### WORK TO BE COMPLETED:
An exact reproduction of the lines below, from the first through the one with "dans un emploi", is the whole answer; pictures have no place in it.

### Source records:
•••

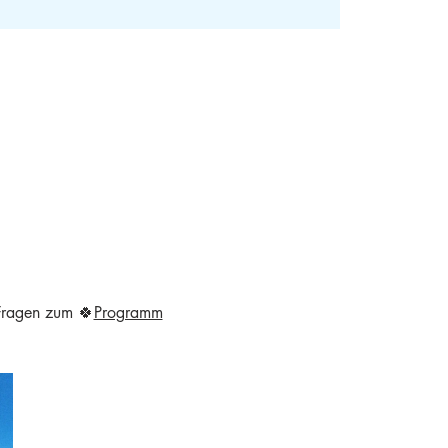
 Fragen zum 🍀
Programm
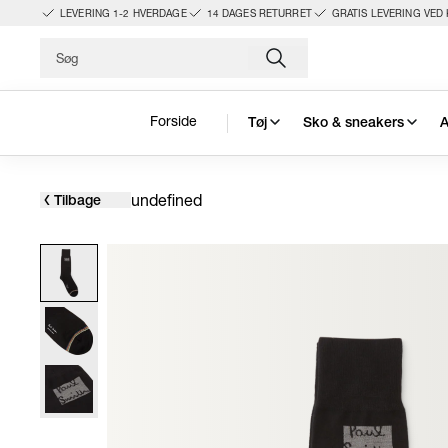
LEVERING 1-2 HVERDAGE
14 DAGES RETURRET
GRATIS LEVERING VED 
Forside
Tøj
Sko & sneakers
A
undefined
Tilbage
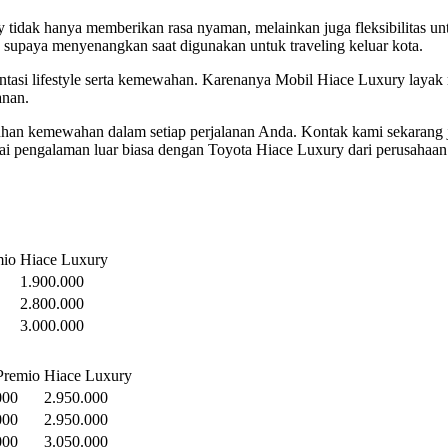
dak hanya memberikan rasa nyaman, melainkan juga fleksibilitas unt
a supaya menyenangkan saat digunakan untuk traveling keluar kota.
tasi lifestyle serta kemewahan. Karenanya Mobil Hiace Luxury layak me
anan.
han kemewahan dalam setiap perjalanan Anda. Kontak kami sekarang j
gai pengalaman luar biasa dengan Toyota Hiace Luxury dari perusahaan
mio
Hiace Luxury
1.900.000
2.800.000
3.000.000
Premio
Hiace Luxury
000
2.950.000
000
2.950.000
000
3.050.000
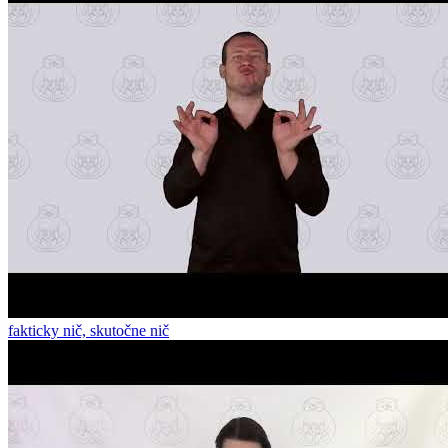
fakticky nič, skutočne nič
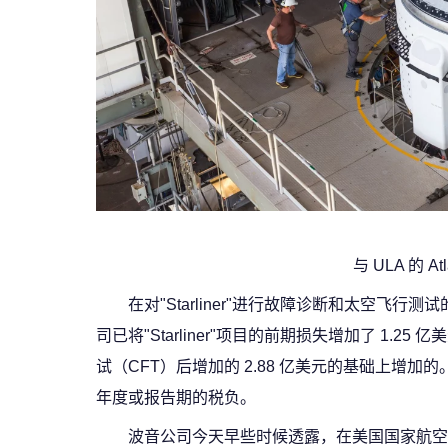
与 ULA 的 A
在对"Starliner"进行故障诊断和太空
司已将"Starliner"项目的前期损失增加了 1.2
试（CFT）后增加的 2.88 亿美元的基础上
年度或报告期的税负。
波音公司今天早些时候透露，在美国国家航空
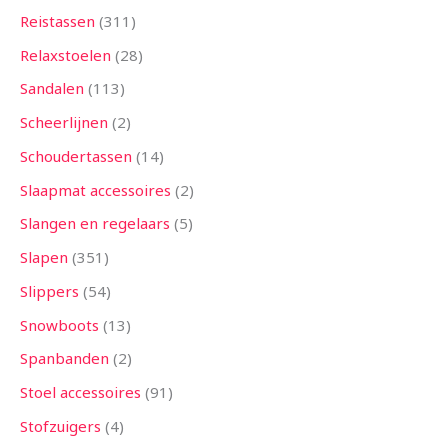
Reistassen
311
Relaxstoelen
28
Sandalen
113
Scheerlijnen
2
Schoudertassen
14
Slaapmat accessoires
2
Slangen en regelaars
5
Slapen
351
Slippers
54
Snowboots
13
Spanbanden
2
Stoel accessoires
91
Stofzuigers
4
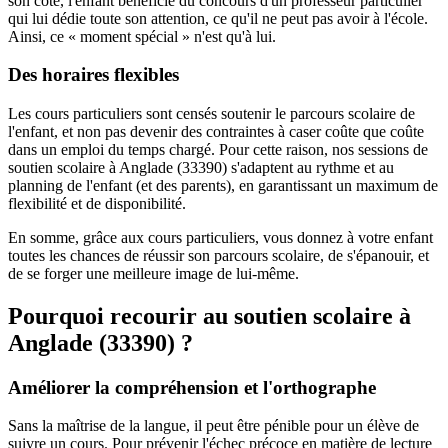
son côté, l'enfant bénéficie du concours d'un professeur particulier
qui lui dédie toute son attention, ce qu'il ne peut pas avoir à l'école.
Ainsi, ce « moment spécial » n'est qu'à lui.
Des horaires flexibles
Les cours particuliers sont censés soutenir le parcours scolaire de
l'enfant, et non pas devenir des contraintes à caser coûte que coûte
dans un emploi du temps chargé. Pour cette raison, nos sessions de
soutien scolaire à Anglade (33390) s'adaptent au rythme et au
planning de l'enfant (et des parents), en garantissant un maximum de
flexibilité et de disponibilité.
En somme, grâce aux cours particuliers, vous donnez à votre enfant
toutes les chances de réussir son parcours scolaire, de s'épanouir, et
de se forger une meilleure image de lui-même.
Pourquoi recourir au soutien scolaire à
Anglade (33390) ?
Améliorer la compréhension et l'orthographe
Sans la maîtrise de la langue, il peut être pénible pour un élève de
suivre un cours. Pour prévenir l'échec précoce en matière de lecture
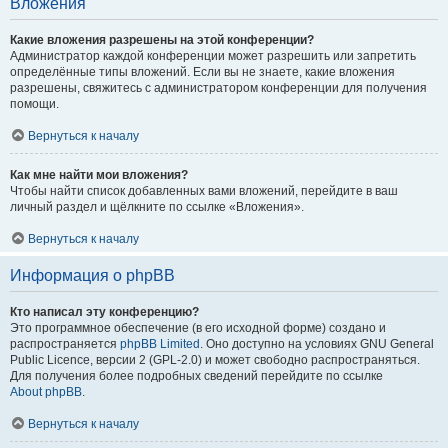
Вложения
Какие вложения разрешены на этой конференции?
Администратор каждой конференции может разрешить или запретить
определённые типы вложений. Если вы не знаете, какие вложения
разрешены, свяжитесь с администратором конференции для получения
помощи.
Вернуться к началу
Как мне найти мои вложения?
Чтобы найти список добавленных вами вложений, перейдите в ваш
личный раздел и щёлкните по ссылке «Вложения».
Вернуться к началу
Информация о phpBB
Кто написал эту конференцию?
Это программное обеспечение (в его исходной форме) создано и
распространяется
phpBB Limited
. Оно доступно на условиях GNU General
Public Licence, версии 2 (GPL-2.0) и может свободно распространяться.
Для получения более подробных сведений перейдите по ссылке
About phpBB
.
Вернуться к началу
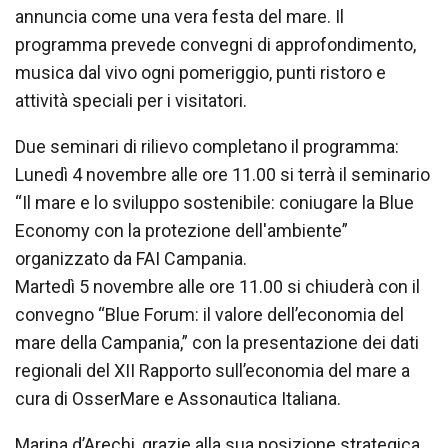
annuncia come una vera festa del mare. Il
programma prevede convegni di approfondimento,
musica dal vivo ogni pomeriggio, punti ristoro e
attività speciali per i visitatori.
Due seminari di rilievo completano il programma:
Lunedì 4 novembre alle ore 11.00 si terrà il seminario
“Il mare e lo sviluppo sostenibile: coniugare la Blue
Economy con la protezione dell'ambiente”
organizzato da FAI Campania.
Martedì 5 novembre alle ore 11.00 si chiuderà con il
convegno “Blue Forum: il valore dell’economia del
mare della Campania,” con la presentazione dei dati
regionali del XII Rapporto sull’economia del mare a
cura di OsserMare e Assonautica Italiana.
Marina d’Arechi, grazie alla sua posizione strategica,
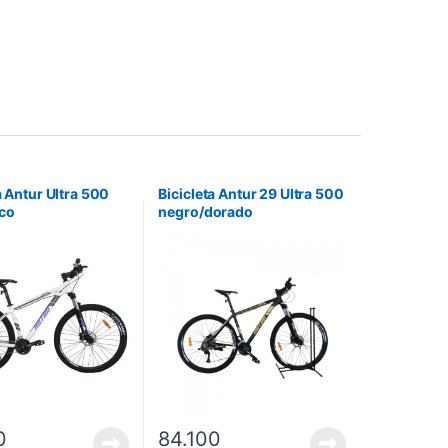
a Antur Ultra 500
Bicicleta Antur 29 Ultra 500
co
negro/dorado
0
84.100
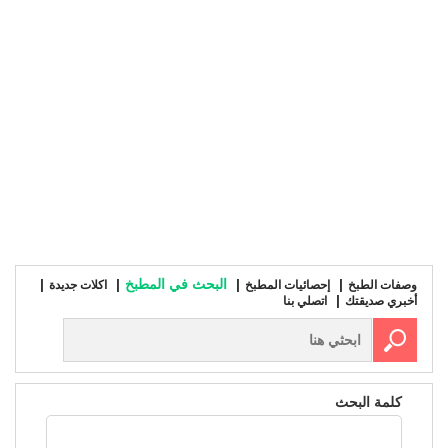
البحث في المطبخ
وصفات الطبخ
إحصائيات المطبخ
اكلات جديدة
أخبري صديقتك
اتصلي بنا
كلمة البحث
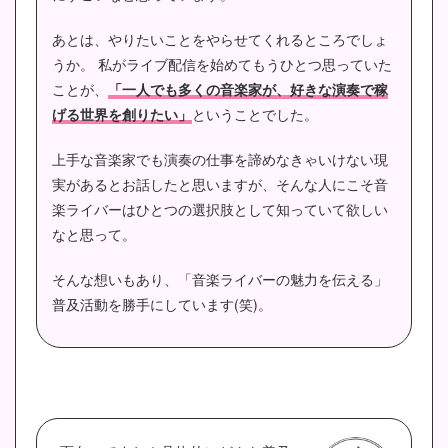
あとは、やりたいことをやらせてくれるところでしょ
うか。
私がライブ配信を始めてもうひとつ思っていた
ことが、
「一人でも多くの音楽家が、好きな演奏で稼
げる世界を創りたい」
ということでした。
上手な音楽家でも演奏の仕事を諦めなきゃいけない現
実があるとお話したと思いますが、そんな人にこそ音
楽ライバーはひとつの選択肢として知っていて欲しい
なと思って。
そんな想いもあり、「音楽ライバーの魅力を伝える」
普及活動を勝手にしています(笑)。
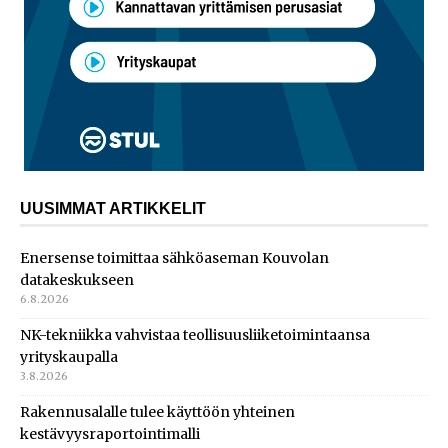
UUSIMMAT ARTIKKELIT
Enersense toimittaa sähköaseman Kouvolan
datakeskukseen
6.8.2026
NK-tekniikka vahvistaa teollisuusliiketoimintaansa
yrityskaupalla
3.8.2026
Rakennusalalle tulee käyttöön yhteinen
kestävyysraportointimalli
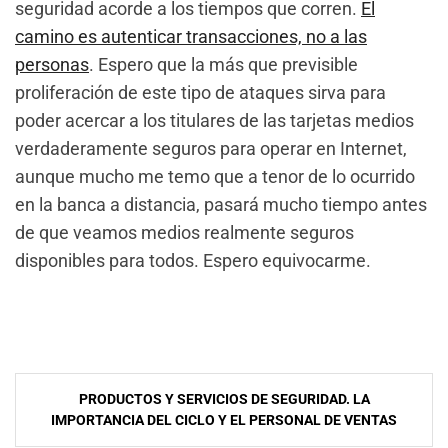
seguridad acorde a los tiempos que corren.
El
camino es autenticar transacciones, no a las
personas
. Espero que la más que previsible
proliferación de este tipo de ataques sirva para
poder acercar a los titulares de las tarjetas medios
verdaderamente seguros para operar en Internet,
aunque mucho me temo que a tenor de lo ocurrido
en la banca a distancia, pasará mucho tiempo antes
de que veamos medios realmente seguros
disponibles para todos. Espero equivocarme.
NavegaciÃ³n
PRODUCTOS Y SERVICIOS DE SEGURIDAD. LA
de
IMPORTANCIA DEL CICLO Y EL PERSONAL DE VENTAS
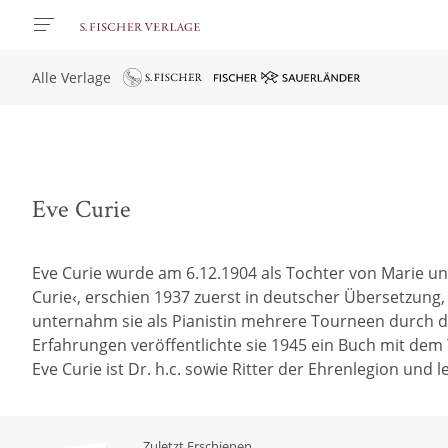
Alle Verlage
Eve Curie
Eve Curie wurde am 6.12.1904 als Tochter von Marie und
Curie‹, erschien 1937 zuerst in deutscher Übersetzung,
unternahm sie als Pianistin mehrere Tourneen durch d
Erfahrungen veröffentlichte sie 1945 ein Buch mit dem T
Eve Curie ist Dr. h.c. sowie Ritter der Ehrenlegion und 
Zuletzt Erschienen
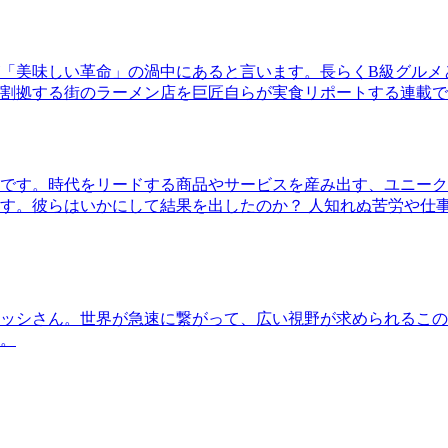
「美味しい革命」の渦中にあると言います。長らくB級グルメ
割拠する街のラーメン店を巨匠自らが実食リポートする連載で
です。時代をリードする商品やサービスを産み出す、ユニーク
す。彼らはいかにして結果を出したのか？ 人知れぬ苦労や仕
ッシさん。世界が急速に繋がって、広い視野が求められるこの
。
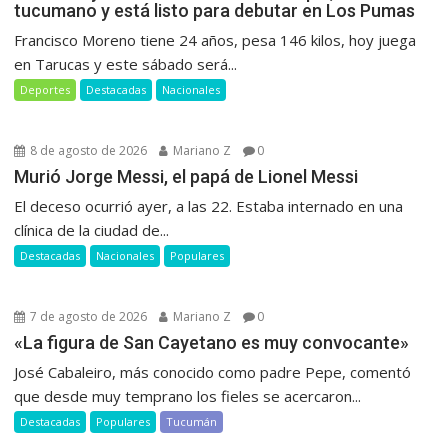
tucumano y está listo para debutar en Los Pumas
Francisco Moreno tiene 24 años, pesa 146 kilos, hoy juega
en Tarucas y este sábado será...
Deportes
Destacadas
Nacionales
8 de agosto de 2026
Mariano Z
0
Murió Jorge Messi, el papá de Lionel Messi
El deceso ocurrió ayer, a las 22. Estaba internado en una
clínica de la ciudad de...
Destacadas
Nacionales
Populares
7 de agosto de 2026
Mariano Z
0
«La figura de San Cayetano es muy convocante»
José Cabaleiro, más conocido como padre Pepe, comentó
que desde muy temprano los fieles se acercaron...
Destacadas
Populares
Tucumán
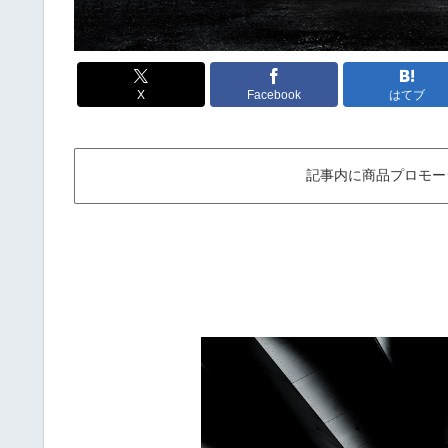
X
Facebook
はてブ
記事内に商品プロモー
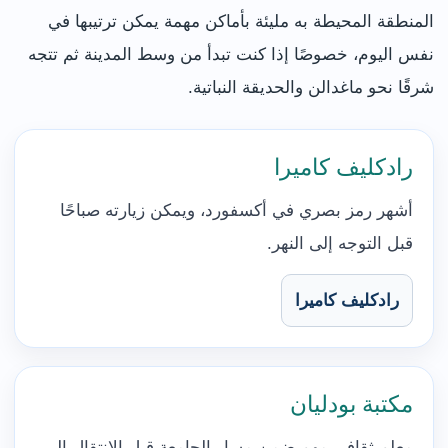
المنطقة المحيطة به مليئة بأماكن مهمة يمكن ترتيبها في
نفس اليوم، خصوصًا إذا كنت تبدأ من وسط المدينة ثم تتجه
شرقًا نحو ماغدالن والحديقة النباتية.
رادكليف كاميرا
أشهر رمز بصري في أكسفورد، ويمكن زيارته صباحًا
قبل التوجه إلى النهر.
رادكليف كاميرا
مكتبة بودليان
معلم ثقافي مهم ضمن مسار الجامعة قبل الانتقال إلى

•••

### SOLUTION BELOW:
 Fragen zum 🍀
Programm
LEVERING 1-2 HVERDAGE
14 DAGES RETURRET
GRATIS LEVERING VED 
Forside
Tøj
Sko & sneakers
A
undefined
Tilbage
dak hanya memberikan rasa nyaman, melainkan juga fleksibilitas unt
a supaya menyenangkan saat digunakan untuk traveling keluar kota.
tasi lifestyle serta kemewahan. Karenanya Mobil Hiace Luxury layak me
anan.
han kemewahan dalam setiap perjalanan Anda. Kontak kami sekarang j
gai pengalaman luar biasa dengan Toyota Hiace Luxury dari perusahaan
mio
Hiace Luxury
1.900.000
2.800.000
3.000.000
Premio
Hiace Luxury
000
2.950.000
000
2.950.000
000
3.050.000
fakticky nič, skutočne nič
与 ULA 的 A
在对"Starliner"进行故障诊断和太空
司已将"Starliner"项目的前期损失增加了 1.2
试（CFT）后增加的 2.88 亿美元的基础上
年度或报告期的税负。
波音公司今天早些时候透露，在美国国家航空
Reistassen
311
Relaxstoelen
28
Sandalen
113
Scheerlijnen
2
Schoudertassen
14
Slaapmat accessoires
2
Slangen en regelaars
5
Slapen
351
Slippers
54
Snowboots
13
Spanbanden
2
Stoel accessoires
91
Stofzuigers
4
son côté, l'enfant bénéficie du concours d'un professeur particulier
qui lui dédie toute son attention, ce qu'il ne peut pas avoir à l'école.
Ainsi, ce « moment spécial » n'est qu'à lui.
Des horaires flexibles
Les cours particuliers sont censés soutenir le parcours scolaire de
l'enfant, et non pas devenir des contraintes à caser coûte que coûte
dans un emploi du temps chargé. Pour cette raison, nos sessions de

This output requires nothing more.